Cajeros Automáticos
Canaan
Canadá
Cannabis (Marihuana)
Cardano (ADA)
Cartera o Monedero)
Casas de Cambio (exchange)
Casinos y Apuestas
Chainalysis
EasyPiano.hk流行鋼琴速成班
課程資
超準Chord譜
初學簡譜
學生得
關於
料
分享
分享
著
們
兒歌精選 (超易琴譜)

---

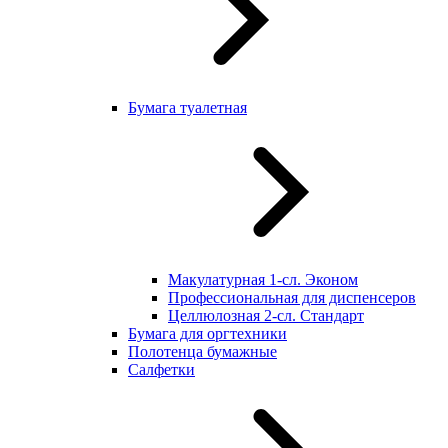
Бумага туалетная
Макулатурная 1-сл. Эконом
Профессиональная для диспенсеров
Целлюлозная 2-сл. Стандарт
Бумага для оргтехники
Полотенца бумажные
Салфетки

...

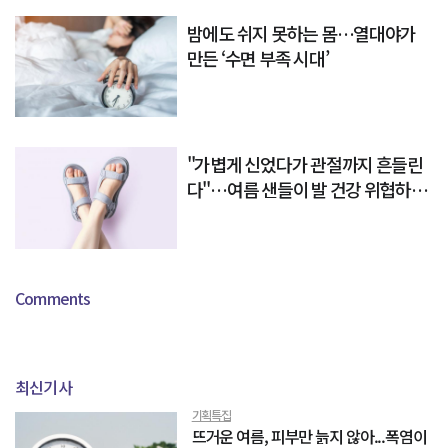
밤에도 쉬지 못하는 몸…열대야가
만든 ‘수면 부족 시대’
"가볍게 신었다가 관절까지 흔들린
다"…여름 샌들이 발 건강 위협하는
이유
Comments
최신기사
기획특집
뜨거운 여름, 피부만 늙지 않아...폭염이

- Exercise goal -
Copy, from the data above, every line where the word "Бумага" appears.

- Result of this task -
Бумага туалетная
Бумага для оргтехники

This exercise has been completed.